Après un début de cohabitation relativement compliquée avec Chi Li, j'adhère désormais complétement à son style , ses histoires , ses personnages.
Chez Chi Li, les femmes sont des tornades , elles mènent les hommes à la baguette, elles les écrasent de leur intelligence et de leur vision à long terme.
Ici "Célé " , c'est la boss, celle qui régit tout tandis que les mecs sont des parias.
Lire Chi li, c'est mettre un pied dans la société chinoise contemporaine , c'est voir les femmes se transformer, se muer en chef d'entreprise , se maquiller , s'occidentaliser , vouloir quitter la campagne et obtenir un droit de résidence en ville.
Mais lire Chi Li, c'est aussi plonger dans les marchés chinois (oui bon , les marchés à Wuhan ont subi une sérieuse décote touristique récemment !), c'est faire le lien entre la société communiste souvent évoquée et la Chine post Den Xiaoping.

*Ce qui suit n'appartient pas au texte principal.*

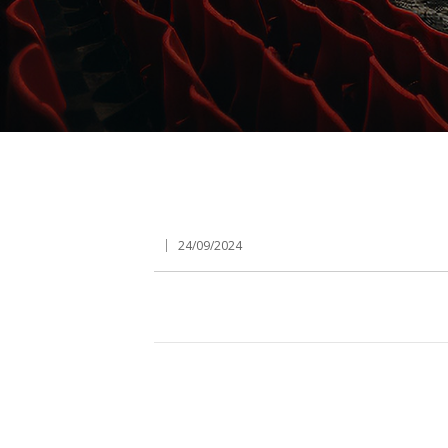
24/09/2024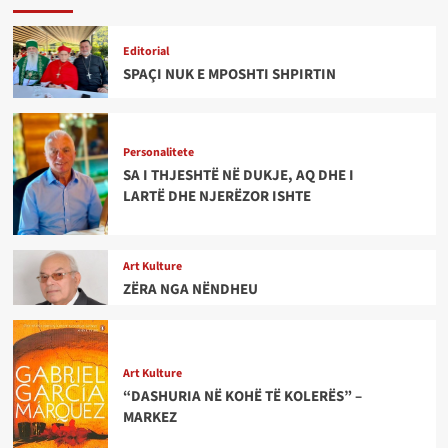
Editorial
SPAÇI NUK E MPOSHTI SHPIRTIN
Personalitete
SA I THJESHTË NË DUKJE, AQ DHE I
LARTË DHE NJERËZOR ISHTE
Art Kulture
ZËRA NGA NËNDHEU
Art Kulture
“DASHURIA NË KOHË TË KOLERËS” –
MARKEZ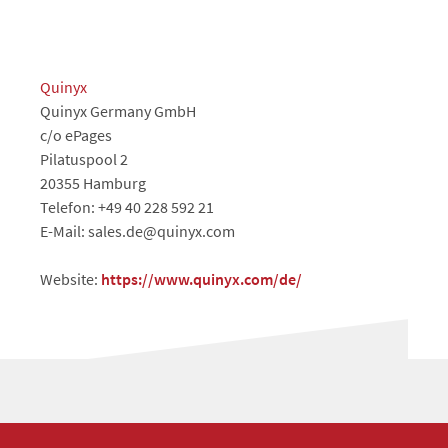
Quinyx
Quinyx Germany GmbH
c/o ePages
Pilatuspool 2
20355 Hamburg
Telefon: +49 40 228 592 21
E-Mail: sales.de@quinyx.com
Website:
https://www.quinyx.com/de/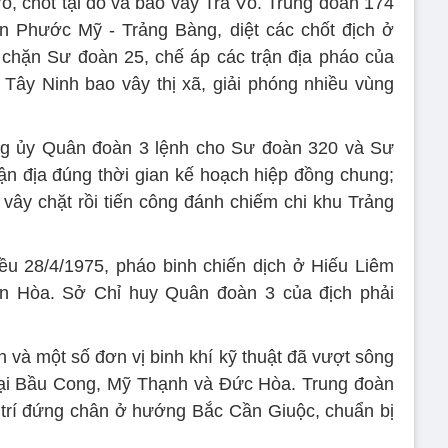
õ, chốt tại đó và bao vây Trà Võ. Trung đoàn 174
n Phước Mỹ - Trảng Bàng, diệt các chốt địch ở
chặn Sư đoàn 25, chế áp các trận địa pháo của
 Tây Ninh bao vây thị xã, giải phóng nhiều vùng
g ủy Quân đoàn 3 lệnh cho Sư đoàn 320 và Sư
ận địa đúng thời gian kế hoạch hiệp đồng chung;
vây chặt rồi tiến công đánh chiếm chi khu Trảng
u 28/4/1975, pháo binh chiến dịch ở Hiếu Liêm
iên Hòa. Sở Chỉ huy Quân đoàn 3 của địch phải
 và một số đơn vị binh khí kỹ thuật đã vượt sông
 tại Bầu Cong, Mỹ Thạnh và Đức Hòa. Trung đoàn
 trí đứng chân ở hướng Bắc Cần Giuộc, chuẩn bị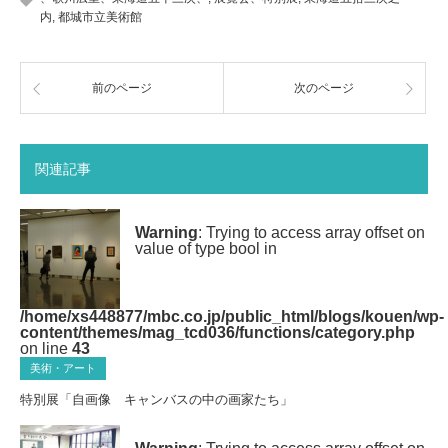
内
,
都城市立美術館
前のページ
次のページ
関連記事
Warning
: Trying to access array offset on
value of type bool in
/home/xs448877/mbc.co.jp/public_html/blogs/kouen/wp-
content/themes/mag_tcd036/functions/category.php
on line
43
美術・アート
特別展「自画像 キャンバスの中の画家たち」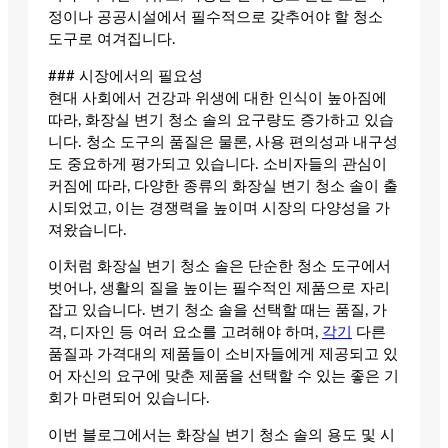
정이나 공공시설에서 필수적으로 갖추어야 할 청소
도구로 여겨집니다.
### 시장에서의 필요성
현대 사회에서 건강과 위생에 대한 인식이 높아짐에
따라, 화장실 변기 청소 솔의 요구량도 증가하고 있습
니다. 청소 도구의 품질은 물론, 사용 편의성과 내구성
도 중요하게 평가되고 있습니다. 소비자들의 관심이
커짐에 따라, 다양한 종류의 화장실 변기 청소 솔이 출
시되었고, 이는 경쟁력을 높이며 시장의 다양성을 가
져왔습니다.
이처럼 화장실 변기 청소 솔은 단순한 청소 도구에서
벗어나, 생활의 질을 높이는 필수적인 제품으로 자리
잡고 있습니다. 변기 청소 솔을 선택할 때는 품질, 가
격, 디자인 등 여러 요소를 고려해야 하며,
각기
다른
품질과 가격대의 제품들이 소비자들에게 제공되고 있
어 자신의 요구에 맞춘 제품을 선택할 수 있는 좋은 기
회가 마련되어 있습니다.
이번 블로그에서는 화장실 변기 청소 솔의 용도 및 시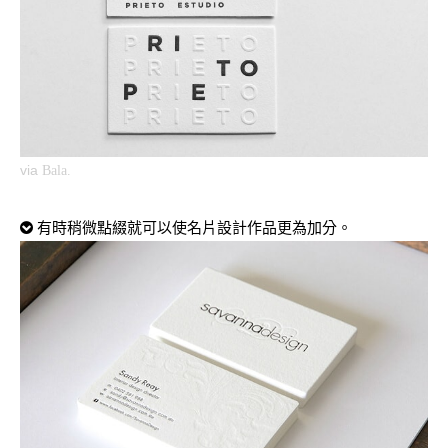
via
Bala.
有時稍微點綴就可以使名片設計作品更為加分。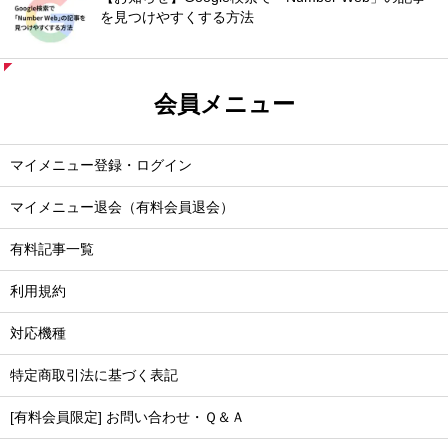
を見つけやすくする方法
会員メニュー
マイメニュー登録・ログイン
マイメニュー退会（有料会員退会）
有料記事一覧
利用規約
対応機種
特定商取引法に基づく表記
[有料会員限定] お問い合わせ・Ｑ＆Ａ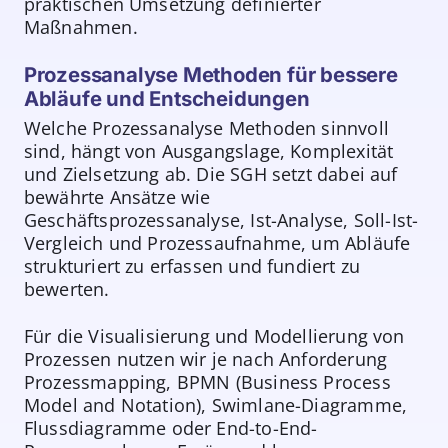
praktischen Umsetzung definierter
Maßnahmen.
Prozessanalyse Methoden für bessere
Abläufe und Entscheidungen
Welche Prozessanalyse Methoden sinnvoll
sind, hängt von Ausgangslage, Komplexität
und Zielsetzung ab. Die SGH setzt dabei auf
bewährte Ansätze wie
Geschäftsprozessanalyse, Ist-Analyse, Soll-Ist-
Vergleich und Prozessaufnahme, um Abläufe
strukturiert zu erfassen und fundiert zu
bewerten.
Für die Visualisierung und Modellierung von
Prozessen nutzen wir je nach Anforderung
Prozessmapping, BPMN (Business Process
Model and Notation), Swimlane-Diagramme,
Flussdiagramme oder End-to-End-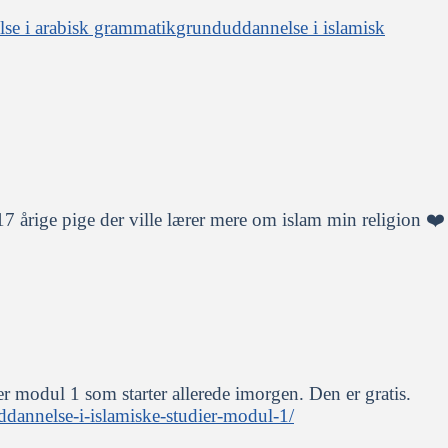
se i arabisk grammatik
grunduddannelse i islamisk
17 årige pige der ville lærer mere om islam min religion ❤️
r modul 1 som starter allerede imorgen. Den er gratis.
ddannelse-i-islamiske-studier-modul-1/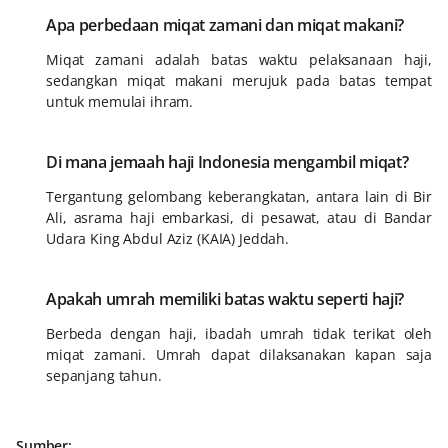
Apa perbedaan miqat zamani dan miqat makani?
Miqat zamani adalah batas waktu pelaksanaan haji,
sedangkan miqat makani merujuk pada batas tempat
untuk memulai ihram.
Di mana jemaah haji Indonesia mengambil miqat?
Tergantung gelombang keberangkatan, antara lain di Bir
Ali, asrama haji embarkasi, di pesawat, atau di Bandar
Udara King Abdul Aziz (KAIA) Jeddah.
Apakah umrah memiliki batas waktu seperti haji?
Berbeda dengan haji, ibadah umrah tidak terikat oleh
miqat zamani. Umrah dapat dilaksanakan kapan saja
sepanjang tahun.
Sumber: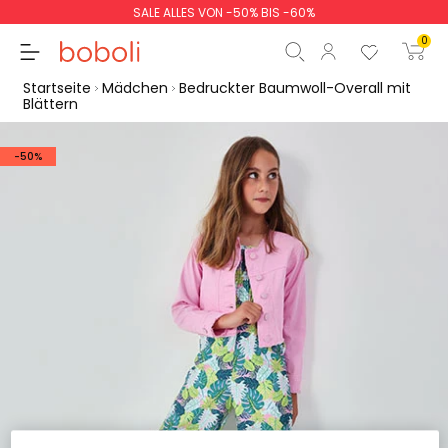
SALE ALLES VON -50% BIS -60%
0
Startseite
Mädchen
Bedruckter Baumwoll-Overall mit
Blättern
-50%
Zwischensumme
0,00 €
Gesamtbetrag
0,00 €
weiter
Start der Bestellung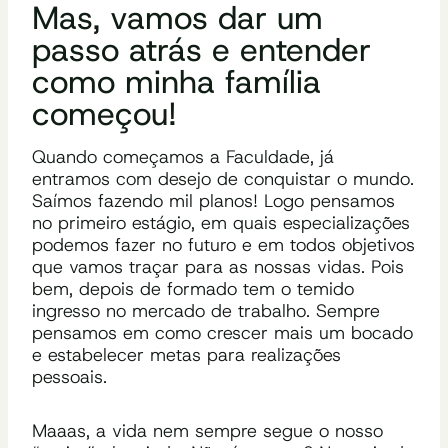
Mas, vamos dar um
passo atrás e entender
como minha família
começou!
Quando começamos a Faculdade, já
entramos com desejo de conquistar o mundo.
Saímos fazendo mil planos! Logo pensamos
no primeiro estágio, em quais especializações
podemos fazer no futuro e em todos objetivos
que vamos traçar para as nossas vidas. P
ois
bem, depois de formado tem o temido
ingresso no mercado de trabalho. Sempre
pensamos em como crescer mais um bocado
e estabelecer metas para realizações
pessoais.
Maaas, a vida nem sempre segue o nosso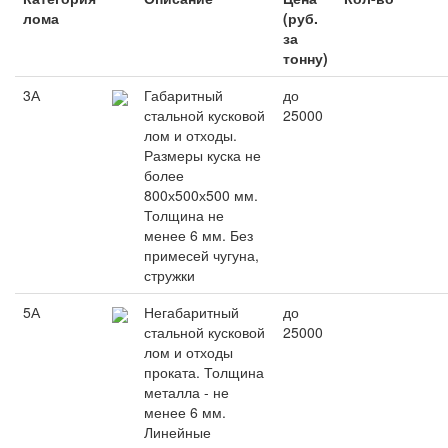
лома
(руб.
за
тонну)
3А
Габаритный
до
стальной кусковой
25000
лом и отходы.
Размеры куска не
более
800х500х500 мм.
Толщина не
менее 6 мм. Без
примесей чугуна,
стружки
5А
Негабаритный
до
стальной кусковой
25000
лом и отходы
проката. Толщина
металла - не
менее 6 мм.
Линейные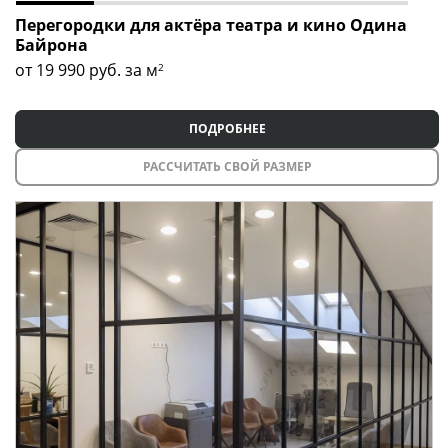
Перегородки для актёра театра и кино Одина
Байрона
от 19 990
руб. за м
2
ПОДРОБНЕЕ
РАССЧИТАТЬ СВОЙ РАЗМЕР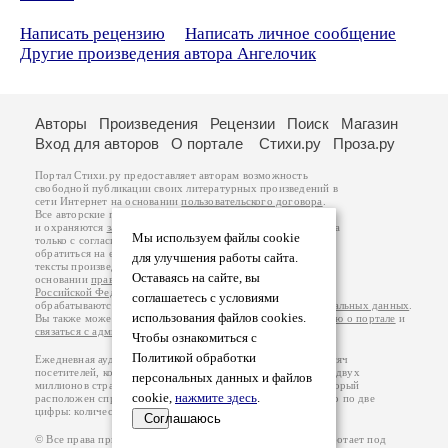
Написать рецензию
Написать личное сообщение
Другие произведения автора Ангелочик
Авторы
Произведения
Рецензии
Поиск
Магазин
Вход для авторов
О портале
Стихи.ру
Проза.ру
Портал Стихи.ру предоставляет авторам возможность
свободной публикации своих литературных произведений в
сети Интернет на основании
пользовательского договора
.
Все авторские права на произведения принадлежат авторам
и охраняются
законом
. Перепечатка произведений возможна
Мы используем файлы cookie
только с согласия его автора, к которому вы можете
обратиться на его авторской странице. Ответственность за
для улучшения работы сайта.
тексты произведений авторы несут самостоятельно на
Оставаясь на сайте, вы
основании
правил публикации
и
законодательства
Российской Федерации
. Данные пользователей
соглашаетесь с условиями
обрабатываются на основании
Политики обработки персональных данных
.
использования файлов cookies.
Вы также можете посмотреть более подробную
информацию о портале
и
связаться с администрацией
.
Чтобы ознакомиться с
Политикой обработки
Ежедневная аудитория портала Стихи.ру – порядка 200 тысяч
посетителей, которые в общей сумме просматривают более двух
персональных данных и файлов
миллионов страниц по данным счетчика посещаемости, который
cookie,
нажмите здесь
.
расположен справа от этого текста. В каждой графе указано по две
цифры: количество просмотров и количество посетителей.
Соглашаюсь
© Все права принадлежат авторам, 2000-2026. Портал работает под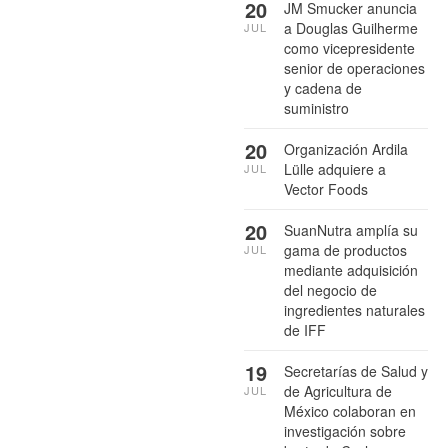
20
JM Smucker anuncia
a Douglas Guilherme
JUL
como vicepresidente
senior de operaciones
y cadena de
suministro
20
Organización Ardila
Lülle adquiere a
JUL
Vector Foods
20
SuanNutra amplía su
gama de productos
JUL
mediante adquisición
del negocio de
ingredientes naturales
de IFF
19
Secretarías de Salud y
de Agricultura de
JUL
México colaboran en
investigación sobre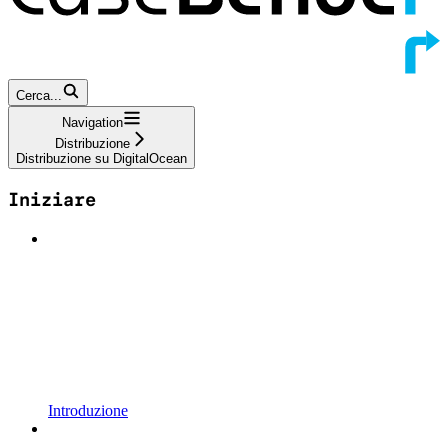
Cerca...
Navigation
Distribuzione
Distribuzione su DigitalOcean
Iniziare
Introduzione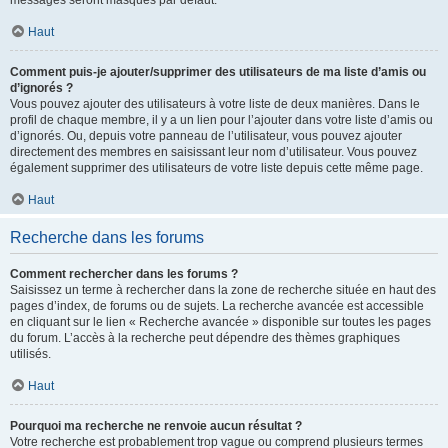
messages seront masqués par défaut.
Haut
Comment puis-je ajouter/supprimer des utilisateurs de ma liste d’amis ou
d’ignorés ?
Vous pouvez ajouter des utilisateurs à votre liste de deux manières. Dans le
profil de chaque membre, il y a un lien pour l’ajouter dans votre liste d’amis ou
d’ignorés. Ou, depuis votre panneau de l’utilisateur, vous pouvez ajouter
directement des membres en saisissant leur nom d’utilisateur. Vous pouvez
également supprimer des utilisateurs de votre liste depuis cette même page.
Haut
Recherche dans les forums
Comment rechercher dans les forums ?
Saisissez un terme à rechercher dans la zone de recherche située en haut des
pages d’index, de forums ou de sujets. La recherche avancée est accessible
en cliquant sur le lien « Recherche avancée » disponible sur toutes les pages
du forum. L’accès à la recherche peut dépendre des thèmes graphiques
utilisés.
Haut
Pourquoi ma recherche ne renvoie aucun résultat ?
Votre recherche est probablement trop vague ou comprend plusieurs termes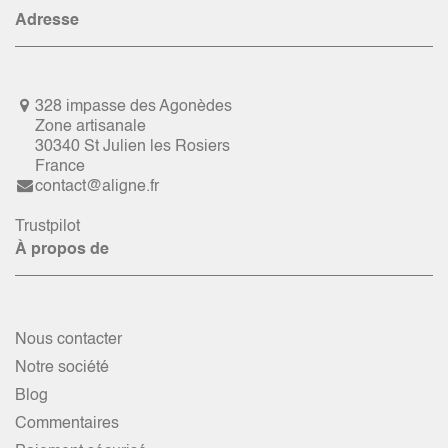
Adresse
328 impasse des Agonèdes
Zone artisanale
30340 St Julien les Rosiers
France
contact@aligne.fr
Trustpilot
À propos de
Nous contacter
Notre société
Blog
Commentaires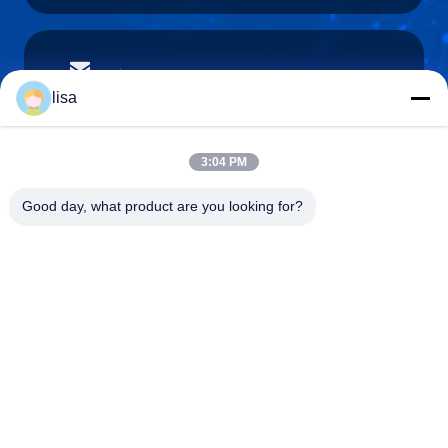
lisa.tu@phidixglobal.com
E-mail
lisa
3:04 PM
0086-21-37214606
Good day, what product are you looking for?
Téléphone
Phidix Motion Controls (Shanghai) Co., Ltd.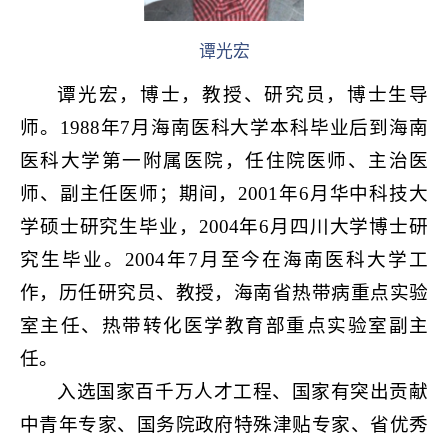
谭光宏
谭光宏，博士，教授、研究员，博士生导
师。1988年7月海南医科大学本科毕业后到海南
医科大学第一附属医院，任住院医师、主治医
师、副主任医师；期间，2001年6月华中科技大
学硕士研究生毕业，2004年6月四川大学博士研
究生毕业。2004年7月至今在海南医科大学工
作，历任研究员、教授，海南省热带病重点实验
室主任、热带转化医学教育部重点实验室副主
任。
入选国家百千万人才工程、国家有突出贡献
中青年专家、国务院政府特殊津贴专家、省优秀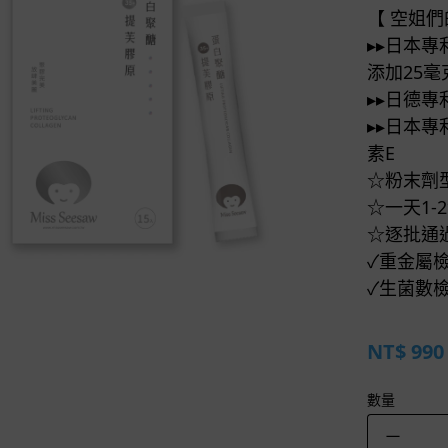
【 空姐
▸▸日本專
添加25毫
▸▸日德專
▸▸日本
素E
☆粉末劑
☆一天1
☆逐批通
✓重金屬
✓生菌數檢
NT$
990
數量
－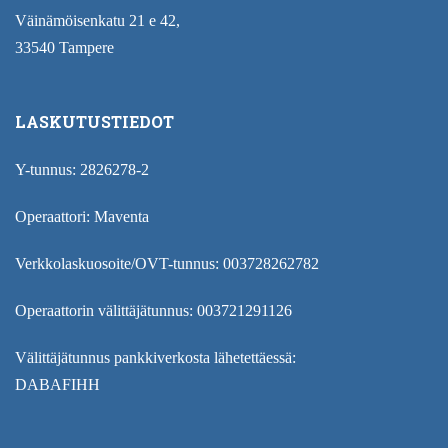
Väinämöisenkatu 21 e 42,
33540 Tampere
LASKUTUSTIEDOT
Y-tunnus: 2826278-2
Operaattori: Maventa
Verkkolaskuosoite/OVT-tunnus: 003728262782
Operaattorin välittäjätunnus: 003721291126
Välittäjätunnus pankkiverkosta lähetettäessä:
DABAFIHH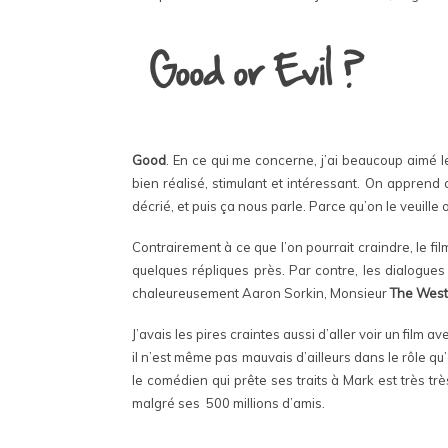
Good
. En ce qui me concerne, j’ai beaucoup aimé le
bien réalisé, stimulant et intéressant. On appren
décrié, et puis ça nous parle. Parce qu’on le veuille
Contrairement à ce que l’on pourrait craindre, le fil
quelques répliques près. Par contre, les dialogues
chaleureusement Aaron Sorkin, Monsieur
The West
J’avais les pires craintes aussi d’aller voir un film a
il n’est même pas mauvais d’ailleurs dans le rôle qu
le comédien qui prête ses traits à Mark est très tr
malgré ses 500 millions d’amis.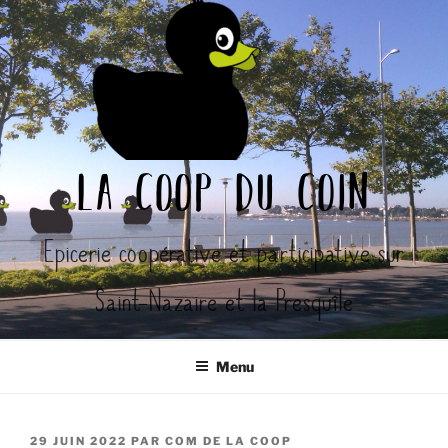
Aller
au
contenu
principal
la coop du coin
Epicerie coopérative et participative sur
Saint-Nazaire et la Presqu'île
Menu
PUBLIÉ
29 JUIN 2022
PAR
COM DE LA COOP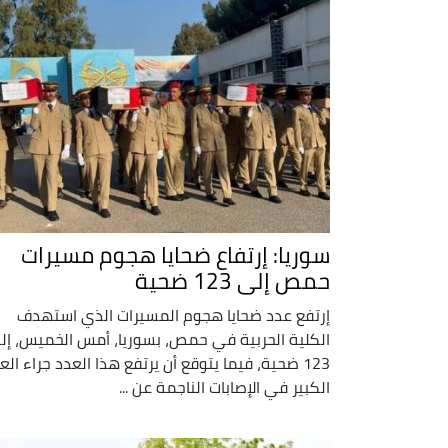
سوريا: إرتفاع ضحايا هجوم مسيرات
حمص إلى 123 ضحية
إرتفع عدد ضحايا هجوم المسيرات الذي استهدف
الكلية الحربية في حمص، بسوريا، أمس الخميس، إل
123 ضحية، فيما يتوقع أن يرتفع هذا العدد جراء الع
الكبير في الإصابات الناجمة عن ...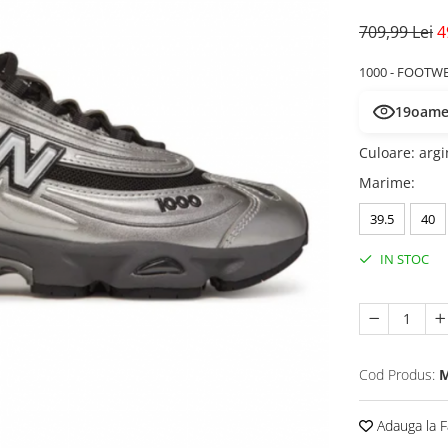
709,99 Lei
4
1000 - FOOTW
19
oamen
Culoare
:
argi
Marime
:
39.5
40
IN STOC
Cod Produs:
M
Adauga la F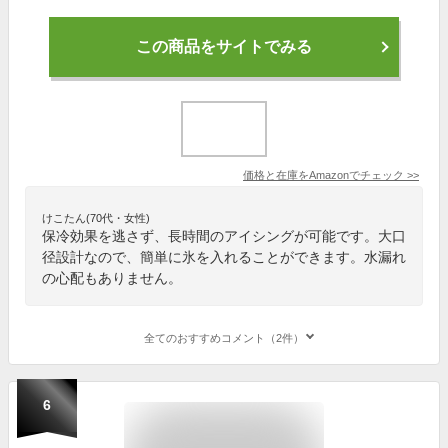
この商品をサイトでみる
価格と在庫を
Amazon
でチェック
>>
けこたん(70代・女性)
保冷効果を逃さず、長時間のアイシングが可能です。大口
径設計なので、簡単に氷を入れることができます。水漏れ
の心配もありません。
全てのおすすめコメント（2件）
6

A travers des romans denses et courts, Chi Li nous montre différentes facettes de sa Chine à travers des femmes formidables et des mecs à coté de leurs pompes. sans jamais tomber dans la caricature ni le politiquement trop incorrect.
Ce livre a eu des conséquences peu banales puisque les cous de canard sont devenus une spécialité de la région de Wuhan.
A noter enfin que Chi Li a connu les joies de l'exil à la campagne si cher à Mao.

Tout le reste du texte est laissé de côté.